The graphical representation of the feasible region and the gradient of the objective function (∇f) at the optimum point provide a visual understanding of the problem. This visualization aids in comprehending the relationships between variables and constraints, making it easier to interpret and communicate the results to stakeholders.

Overall, the discussion highlights the significance of mathematical modeling and optimization techniques in real-world decision-making processes. These methods enable manufacturers to make informed choices regarding production levels, considering various factors such as pricing, costs, and production capacity constraints.

6. Conclusion

In conclusion, this lab report addressed the optimization of production levels for two computer models, the basic model and the enhanced model, while considering various constraints and profit objectives. Through mathematical modeling and optimization techniques, we derived valuable insights and solutions for the manufacturer.

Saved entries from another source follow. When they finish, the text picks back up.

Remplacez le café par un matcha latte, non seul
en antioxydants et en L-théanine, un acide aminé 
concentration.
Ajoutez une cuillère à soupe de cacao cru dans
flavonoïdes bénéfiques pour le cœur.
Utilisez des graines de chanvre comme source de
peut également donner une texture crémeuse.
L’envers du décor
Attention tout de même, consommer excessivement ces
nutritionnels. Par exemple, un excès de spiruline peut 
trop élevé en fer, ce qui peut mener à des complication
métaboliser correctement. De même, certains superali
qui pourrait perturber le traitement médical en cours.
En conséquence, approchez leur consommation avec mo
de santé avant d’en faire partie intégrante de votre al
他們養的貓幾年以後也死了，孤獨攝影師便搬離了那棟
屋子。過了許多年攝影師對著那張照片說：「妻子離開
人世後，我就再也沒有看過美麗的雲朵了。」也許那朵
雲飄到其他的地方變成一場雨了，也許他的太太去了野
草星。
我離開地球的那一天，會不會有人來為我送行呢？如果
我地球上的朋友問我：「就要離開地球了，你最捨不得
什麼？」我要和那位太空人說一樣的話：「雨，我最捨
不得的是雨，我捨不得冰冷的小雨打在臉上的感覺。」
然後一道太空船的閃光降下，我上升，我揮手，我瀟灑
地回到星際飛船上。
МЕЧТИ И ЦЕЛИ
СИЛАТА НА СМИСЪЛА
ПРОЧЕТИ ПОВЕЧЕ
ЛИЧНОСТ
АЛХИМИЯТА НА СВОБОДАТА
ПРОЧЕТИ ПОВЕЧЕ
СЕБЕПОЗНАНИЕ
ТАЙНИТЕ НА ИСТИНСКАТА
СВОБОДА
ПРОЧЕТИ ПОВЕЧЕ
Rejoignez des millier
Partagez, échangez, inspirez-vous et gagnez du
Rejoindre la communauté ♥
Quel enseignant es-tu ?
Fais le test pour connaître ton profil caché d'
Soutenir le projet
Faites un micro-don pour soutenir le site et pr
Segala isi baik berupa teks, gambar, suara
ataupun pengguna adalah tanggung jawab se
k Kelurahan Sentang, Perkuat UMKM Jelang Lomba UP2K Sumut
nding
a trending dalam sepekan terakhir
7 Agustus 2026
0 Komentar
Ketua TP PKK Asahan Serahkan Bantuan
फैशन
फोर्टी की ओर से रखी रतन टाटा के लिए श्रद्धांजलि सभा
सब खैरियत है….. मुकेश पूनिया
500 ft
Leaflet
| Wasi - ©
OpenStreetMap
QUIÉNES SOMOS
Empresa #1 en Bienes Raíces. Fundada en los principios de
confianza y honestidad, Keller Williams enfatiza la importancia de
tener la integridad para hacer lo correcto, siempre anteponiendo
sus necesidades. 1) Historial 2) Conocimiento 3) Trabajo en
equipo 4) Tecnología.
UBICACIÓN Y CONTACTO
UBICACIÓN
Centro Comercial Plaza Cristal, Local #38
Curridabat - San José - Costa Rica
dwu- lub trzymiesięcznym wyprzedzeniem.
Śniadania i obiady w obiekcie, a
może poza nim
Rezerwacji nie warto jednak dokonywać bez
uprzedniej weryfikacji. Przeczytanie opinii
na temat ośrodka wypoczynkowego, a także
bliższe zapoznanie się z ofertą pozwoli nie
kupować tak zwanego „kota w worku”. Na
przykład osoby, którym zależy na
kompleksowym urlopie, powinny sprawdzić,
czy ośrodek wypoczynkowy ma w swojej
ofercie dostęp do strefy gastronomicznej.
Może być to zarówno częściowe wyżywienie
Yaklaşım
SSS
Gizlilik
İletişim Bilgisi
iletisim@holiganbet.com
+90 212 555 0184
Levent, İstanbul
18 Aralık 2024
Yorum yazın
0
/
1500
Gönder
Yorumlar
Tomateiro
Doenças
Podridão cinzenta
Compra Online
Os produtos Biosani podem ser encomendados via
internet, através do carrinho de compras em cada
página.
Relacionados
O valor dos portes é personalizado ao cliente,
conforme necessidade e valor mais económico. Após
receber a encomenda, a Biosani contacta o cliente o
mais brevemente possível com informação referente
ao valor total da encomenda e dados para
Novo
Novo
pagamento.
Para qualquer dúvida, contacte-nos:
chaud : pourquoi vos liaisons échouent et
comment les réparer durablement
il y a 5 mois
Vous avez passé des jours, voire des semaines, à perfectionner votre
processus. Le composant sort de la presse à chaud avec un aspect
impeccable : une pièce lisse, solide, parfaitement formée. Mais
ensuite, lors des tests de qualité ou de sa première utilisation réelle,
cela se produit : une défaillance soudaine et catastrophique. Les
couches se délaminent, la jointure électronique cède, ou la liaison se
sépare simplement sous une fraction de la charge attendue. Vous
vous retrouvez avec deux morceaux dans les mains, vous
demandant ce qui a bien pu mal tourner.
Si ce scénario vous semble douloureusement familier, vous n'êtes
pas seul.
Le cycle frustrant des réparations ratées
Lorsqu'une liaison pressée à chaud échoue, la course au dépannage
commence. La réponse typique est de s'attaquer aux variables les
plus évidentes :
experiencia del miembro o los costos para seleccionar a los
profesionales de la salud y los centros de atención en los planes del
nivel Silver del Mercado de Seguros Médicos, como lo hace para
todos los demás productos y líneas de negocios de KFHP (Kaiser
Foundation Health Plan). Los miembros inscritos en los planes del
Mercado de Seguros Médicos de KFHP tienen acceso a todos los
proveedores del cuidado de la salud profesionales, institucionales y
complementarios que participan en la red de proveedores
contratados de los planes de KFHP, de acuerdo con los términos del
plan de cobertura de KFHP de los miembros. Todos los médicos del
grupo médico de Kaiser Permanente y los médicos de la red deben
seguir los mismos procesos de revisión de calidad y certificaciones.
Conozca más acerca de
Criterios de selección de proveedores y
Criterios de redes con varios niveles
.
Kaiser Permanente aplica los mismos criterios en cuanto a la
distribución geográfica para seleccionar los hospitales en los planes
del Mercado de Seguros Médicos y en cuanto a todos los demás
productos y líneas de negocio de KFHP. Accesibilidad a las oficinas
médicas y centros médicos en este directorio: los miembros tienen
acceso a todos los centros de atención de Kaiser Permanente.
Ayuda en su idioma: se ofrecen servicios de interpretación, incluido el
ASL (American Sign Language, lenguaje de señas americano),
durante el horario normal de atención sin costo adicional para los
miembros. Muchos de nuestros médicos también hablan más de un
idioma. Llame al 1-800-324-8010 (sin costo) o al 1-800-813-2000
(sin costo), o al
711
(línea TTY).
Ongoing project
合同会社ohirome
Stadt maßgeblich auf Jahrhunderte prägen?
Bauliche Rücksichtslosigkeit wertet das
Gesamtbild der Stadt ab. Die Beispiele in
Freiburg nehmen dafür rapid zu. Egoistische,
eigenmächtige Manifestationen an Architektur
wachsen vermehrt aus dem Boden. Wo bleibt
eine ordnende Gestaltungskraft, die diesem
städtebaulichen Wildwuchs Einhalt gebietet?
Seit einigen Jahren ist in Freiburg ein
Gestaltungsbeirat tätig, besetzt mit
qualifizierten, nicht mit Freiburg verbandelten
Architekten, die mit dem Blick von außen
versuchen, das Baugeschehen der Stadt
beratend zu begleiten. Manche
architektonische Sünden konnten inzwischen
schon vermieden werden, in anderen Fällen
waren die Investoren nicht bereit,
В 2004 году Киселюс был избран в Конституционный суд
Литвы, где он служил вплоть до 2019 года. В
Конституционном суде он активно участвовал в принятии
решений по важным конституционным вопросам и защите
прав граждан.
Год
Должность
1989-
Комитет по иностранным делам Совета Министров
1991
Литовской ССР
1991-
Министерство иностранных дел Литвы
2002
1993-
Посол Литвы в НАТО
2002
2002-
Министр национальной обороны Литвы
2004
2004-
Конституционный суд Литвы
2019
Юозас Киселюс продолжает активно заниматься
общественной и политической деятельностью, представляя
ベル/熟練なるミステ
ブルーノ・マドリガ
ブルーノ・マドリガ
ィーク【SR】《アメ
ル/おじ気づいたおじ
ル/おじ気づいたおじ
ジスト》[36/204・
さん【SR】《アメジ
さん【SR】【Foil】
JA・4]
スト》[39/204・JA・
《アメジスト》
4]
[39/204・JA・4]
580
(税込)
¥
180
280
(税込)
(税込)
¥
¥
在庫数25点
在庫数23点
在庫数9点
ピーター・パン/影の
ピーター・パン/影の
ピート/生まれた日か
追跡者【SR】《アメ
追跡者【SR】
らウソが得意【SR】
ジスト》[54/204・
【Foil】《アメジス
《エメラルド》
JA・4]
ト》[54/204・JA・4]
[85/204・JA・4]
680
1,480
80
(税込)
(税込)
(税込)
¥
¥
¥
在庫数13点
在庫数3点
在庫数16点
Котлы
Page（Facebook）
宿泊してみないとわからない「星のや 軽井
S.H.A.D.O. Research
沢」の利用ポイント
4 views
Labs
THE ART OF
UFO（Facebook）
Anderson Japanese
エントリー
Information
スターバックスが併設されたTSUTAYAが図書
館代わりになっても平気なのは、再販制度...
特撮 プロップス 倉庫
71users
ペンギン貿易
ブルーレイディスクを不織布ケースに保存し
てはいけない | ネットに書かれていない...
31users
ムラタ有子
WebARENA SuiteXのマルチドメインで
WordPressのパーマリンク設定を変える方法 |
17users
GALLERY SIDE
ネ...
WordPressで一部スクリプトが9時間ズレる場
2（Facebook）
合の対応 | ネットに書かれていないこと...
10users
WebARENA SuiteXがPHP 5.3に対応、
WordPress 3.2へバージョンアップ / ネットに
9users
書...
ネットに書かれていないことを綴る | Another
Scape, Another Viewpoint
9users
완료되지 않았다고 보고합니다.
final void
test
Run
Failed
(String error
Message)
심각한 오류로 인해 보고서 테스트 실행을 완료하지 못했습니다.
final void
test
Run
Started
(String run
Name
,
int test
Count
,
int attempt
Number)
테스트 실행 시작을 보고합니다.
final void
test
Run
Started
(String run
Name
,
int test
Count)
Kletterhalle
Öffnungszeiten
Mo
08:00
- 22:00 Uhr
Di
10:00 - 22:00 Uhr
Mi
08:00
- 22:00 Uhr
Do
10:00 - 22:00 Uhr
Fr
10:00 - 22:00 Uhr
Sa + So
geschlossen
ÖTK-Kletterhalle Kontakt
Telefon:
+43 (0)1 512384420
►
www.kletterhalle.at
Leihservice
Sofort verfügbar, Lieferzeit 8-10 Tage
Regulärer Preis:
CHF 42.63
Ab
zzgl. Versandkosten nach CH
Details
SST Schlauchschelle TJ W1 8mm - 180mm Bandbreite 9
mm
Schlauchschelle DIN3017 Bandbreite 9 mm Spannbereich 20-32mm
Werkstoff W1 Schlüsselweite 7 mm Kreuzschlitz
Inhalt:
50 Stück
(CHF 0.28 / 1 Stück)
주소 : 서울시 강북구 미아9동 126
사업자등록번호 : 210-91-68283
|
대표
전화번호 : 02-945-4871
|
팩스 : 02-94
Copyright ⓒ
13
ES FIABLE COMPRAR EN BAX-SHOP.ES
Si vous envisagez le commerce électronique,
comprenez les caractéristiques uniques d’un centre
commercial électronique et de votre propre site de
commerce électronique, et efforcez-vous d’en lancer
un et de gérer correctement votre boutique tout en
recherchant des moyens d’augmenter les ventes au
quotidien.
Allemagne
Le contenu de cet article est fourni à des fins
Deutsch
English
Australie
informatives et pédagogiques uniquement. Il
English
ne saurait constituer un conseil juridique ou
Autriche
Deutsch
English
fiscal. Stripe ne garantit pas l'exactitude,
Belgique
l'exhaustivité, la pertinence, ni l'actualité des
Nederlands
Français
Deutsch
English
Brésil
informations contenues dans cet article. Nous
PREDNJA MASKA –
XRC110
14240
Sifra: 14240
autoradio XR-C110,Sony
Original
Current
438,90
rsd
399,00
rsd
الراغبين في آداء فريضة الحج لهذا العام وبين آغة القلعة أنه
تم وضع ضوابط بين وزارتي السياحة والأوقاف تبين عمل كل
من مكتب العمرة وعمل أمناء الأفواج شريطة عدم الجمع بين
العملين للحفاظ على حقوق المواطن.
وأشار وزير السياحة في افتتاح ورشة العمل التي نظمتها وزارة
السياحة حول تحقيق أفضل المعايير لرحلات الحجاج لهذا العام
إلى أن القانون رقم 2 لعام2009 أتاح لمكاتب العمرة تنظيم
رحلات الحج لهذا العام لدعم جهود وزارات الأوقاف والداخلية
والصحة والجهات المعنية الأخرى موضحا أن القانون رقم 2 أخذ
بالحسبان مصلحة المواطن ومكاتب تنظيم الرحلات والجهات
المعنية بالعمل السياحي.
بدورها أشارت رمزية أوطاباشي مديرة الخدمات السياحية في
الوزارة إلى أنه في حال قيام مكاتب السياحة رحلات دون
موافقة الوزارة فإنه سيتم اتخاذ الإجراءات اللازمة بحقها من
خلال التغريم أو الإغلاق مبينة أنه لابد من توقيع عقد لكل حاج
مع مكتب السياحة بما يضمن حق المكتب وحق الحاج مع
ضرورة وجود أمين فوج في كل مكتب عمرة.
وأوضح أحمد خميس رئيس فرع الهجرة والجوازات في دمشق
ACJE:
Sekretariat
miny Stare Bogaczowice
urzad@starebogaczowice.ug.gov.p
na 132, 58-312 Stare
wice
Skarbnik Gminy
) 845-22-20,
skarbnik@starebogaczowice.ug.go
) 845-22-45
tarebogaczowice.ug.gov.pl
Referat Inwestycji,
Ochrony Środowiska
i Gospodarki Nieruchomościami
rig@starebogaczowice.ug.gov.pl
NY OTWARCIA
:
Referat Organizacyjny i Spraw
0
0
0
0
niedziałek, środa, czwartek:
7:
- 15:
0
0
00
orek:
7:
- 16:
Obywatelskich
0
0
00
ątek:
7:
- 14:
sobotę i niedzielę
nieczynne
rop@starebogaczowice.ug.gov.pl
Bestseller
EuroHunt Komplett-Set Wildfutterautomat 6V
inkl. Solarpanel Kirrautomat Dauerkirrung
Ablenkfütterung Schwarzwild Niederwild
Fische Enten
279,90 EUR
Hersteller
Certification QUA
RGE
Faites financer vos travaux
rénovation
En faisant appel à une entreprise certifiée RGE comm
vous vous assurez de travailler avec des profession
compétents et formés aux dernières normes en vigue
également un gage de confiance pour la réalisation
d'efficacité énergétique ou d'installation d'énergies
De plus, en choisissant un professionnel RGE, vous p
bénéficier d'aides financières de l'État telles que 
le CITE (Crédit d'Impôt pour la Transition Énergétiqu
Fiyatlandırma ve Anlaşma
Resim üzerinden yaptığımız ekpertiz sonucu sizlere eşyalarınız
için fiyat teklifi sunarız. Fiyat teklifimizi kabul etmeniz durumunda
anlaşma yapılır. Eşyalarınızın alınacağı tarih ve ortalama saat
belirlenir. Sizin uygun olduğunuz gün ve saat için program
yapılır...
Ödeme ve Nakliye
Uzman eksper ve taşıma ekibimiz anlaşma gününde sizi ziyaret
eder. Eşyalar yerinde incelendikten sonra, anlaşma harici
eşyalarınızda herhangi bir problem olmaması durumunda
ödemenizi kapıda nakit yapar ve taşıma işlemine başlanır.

In the unconstrained optimization scenario, we found that producing 1,838 units of the basic model and 2,607 units of the enhanced model would result in a maximum profit of $852,564. However, real-world manufacturing often involves constraints, and in the constrained optimization scenario, we determined that producing 1,615 units of the basic model and 2,385 units of the enhanced model would yield a maximum profit of $839,231.

Additionally, the linear programming approach using MATLAB suggested that manufacturing 1,000 units of the basic model and 3,000 units of the enhanced model would lead to a maximum profit of $1,425,000. This approach showcased the power of mathematical optimization in making production decisions.

Furthermore, the shadow prices and sensitivity analysis provided insights into the impact of constraint changes and profit coefficients on profit. The shadow price for production capacity constraints was $300 per unit of capacity, highlighting the potential for increased profit with additional capacity.

Overall, this study demonstrates the importance of mathematical modeling and optimization techniques in assisting manufacturers in making informed decisions to maximize profits while considering various real-world constraints. These tools are invaluable in the competitive business environment, where efficient resource allocation is crucial for success.